*** Data records Section Begins ***

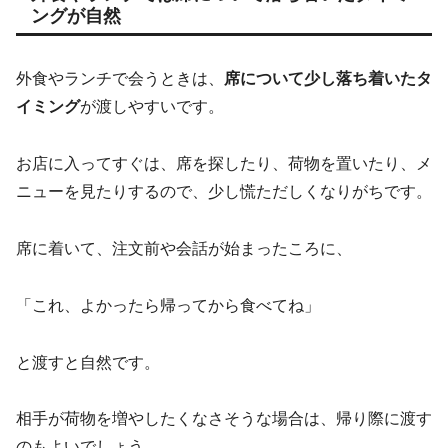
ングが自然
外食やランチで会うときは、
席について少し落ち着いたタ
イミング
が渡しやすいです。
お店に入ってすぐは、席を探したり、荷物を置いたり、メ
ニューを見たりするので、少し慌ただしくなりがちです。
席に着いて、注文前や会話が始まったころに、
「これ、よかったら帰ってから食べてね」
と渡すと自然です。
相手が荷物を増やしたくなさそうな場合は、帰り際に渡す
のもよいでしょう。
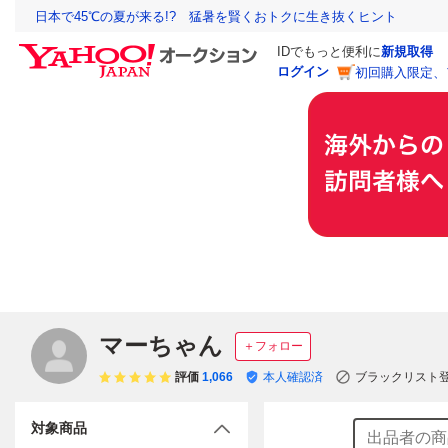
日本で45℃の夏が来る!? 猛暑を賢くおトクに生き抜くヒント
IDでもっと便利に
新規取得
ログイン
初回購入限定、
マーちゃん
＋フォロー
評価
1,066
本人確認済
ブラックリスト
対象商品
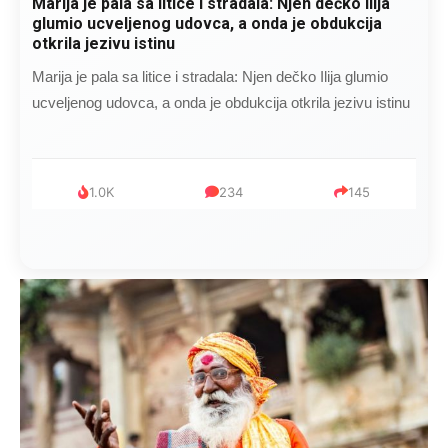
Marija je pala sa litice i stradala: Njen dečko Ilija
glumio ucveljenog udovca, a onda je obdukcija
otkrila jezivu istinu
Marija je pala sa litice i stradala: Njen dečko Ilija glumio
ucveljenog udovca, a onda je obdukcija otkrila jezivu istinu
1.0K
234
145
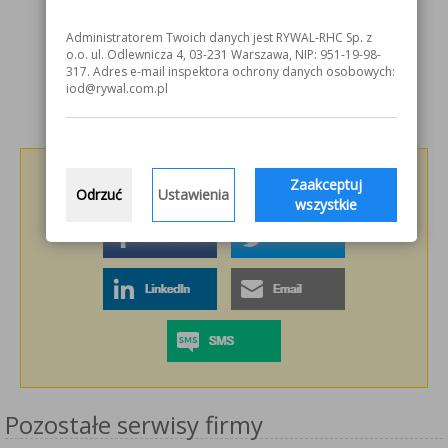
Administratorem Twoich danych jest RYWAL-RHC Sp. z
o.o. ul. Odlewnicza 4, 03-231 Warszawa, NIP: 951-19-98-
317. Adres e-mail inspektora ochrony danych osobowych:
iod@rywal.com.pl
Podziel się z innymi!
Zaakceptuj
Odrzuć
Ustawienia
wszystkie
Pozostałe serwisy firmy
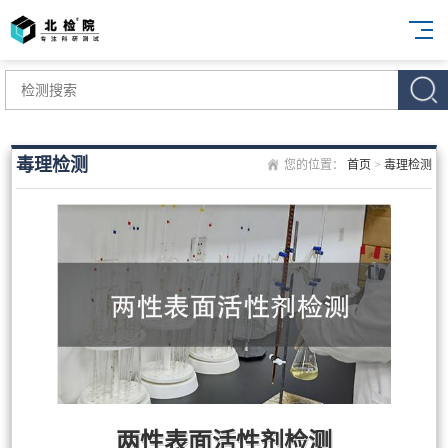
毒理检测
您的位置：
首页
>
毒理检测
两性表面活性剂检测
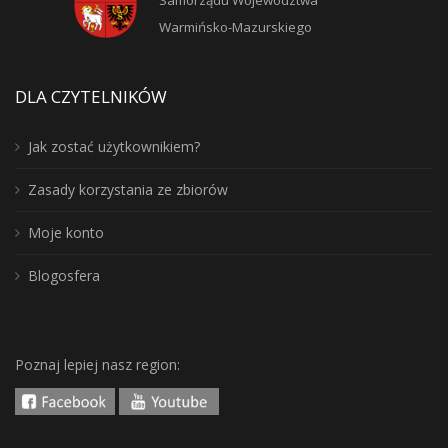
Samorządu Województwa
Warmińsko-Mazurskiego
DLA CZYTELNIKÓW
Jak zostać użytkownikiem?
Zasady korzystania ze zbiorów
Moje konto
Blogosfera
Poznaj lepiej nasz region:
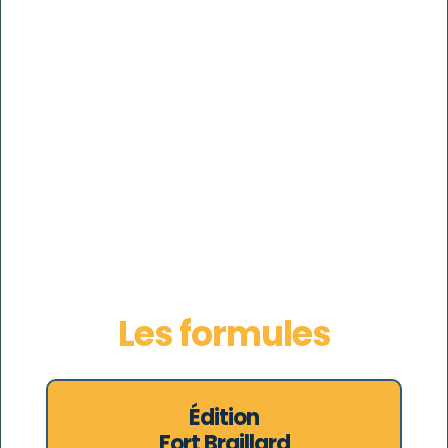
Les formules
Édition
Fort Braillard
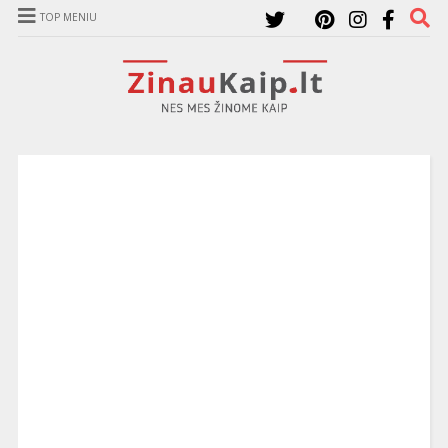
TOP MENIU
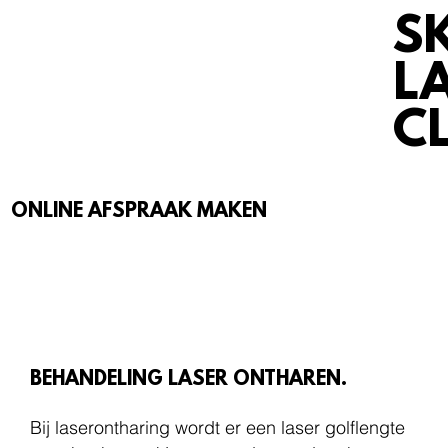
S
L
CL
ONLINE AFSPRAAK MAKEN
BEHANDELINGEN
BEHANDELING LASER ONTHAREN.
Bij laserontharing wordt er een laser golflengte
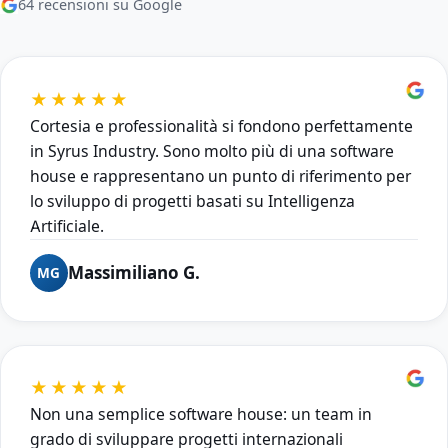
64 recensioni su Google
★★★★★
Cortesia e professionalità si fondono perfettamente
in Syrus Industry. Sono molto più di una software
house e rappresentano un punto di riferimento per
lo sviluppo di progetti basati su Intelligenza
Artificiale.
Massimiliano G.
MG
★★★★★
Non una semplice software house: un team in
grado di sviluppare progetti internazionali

*** Data records Section Ends ***
*** Data records Section Begins ***

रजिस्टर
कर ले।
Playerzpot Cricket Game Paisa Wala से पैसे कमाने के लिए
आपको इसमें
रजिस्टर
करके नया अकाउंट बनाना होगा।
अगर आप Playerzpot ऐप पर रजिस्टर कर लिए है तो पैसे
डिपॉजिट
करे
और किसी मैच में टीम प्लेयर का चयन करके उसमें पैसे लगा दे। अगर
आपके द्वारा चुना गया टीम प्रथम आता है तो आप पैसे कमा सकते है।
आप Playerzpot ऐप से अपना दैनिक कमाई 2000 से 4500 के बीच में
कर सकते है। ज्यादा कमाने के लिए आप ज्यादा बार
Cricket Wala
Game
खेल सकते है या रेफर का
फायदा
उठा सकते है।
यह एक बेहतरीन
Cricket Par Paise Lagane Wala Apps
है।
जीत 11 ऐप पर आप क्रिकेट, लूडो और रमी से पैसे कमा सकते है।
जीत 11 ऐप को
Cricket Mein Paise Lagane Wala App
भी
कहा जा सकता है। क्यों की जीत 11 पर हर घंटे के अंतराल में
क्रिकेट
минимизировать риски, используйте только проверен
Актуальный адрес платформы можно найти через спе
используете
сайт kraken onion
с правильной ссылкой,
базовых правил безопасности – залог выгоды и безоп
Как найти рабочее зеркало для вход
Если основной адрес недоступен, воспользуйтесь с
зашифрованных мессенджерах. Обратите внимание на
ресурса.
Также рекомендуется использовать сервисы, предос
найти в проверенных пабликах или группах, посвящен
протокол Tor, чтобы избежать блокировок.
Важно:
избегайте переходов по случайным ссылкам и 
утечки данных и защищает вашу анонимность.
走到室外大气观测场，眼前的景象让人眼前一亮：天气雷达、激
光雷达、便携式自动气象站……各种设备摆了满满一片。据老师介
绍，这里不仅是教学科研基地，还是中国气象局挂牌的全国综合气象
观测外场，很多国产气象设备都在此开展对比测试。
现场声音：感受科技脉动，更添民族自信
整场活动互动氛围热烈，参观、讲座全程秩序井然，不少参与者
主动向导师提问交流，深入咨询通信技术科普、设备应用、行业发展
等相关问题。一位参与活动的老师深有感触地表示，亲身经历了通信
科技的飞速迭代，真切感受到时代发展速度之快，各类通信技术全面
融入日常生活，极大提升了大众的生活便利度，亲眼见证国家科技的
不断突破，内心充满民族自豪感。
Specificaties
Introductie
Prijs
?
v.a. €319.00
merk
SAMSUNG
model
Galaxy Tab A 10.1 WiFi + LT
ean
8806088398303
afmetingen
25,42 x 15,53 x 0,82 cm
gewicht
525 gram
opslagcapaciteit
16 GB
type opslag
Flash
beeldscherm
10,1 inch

*** Data records Section Ends ***

» Assignment
Return only the number of lines in the data that hold the string "software".

» Solution for this exercise
2